(Pixel coordinate grounding data)
========================================

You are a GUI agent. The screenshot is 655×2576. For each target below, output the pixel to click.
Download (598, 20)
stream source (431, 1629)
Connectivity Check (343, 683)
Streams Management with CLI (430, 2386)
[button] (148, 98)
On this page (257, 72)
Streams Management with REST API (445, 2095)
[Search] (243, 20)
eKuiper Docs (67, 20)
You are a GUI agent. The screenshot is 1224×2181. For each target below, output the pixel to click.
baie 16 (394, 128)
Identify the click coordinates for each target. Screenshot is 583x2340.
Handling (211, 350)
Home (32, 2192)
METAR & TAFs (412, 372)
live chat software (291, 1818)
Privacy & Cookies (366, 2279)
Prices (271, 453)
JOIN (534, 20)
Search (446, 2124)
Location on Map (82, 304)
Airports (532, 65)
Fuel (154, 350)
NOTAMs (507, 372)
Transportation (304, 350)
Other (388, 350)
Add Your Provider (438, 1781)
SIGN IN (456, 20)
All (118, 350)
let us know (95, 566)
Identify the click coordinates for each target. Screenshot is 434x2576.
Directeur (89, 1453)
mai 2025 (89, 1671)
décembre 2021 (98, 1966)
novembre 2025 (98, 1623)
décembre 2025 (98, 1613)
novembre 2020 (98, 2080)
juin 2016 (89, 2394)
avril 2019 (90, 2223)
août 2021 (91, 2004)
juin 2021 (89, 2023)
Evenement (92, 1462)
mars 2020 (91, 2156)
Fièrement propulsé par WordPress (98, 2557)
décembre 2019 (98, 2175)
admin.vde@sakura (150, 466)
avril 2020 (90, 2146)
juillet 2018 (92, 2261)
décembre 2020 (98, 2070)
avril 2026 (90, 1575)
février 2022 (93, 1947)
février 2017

========================================

Locate the lines above that contain "each" and copy them.

You are a GUI agent. The screenshot is 655×2576. For each target below, output the pixel to click.
You are a GUI agent. The screenshot is 1224×2181. For each target below, output the pixel to click.
Identify the click coordinates for each target. Screenshot is 583x2340.
Identify the click coordinates for each target. Screenshot is 434x2576.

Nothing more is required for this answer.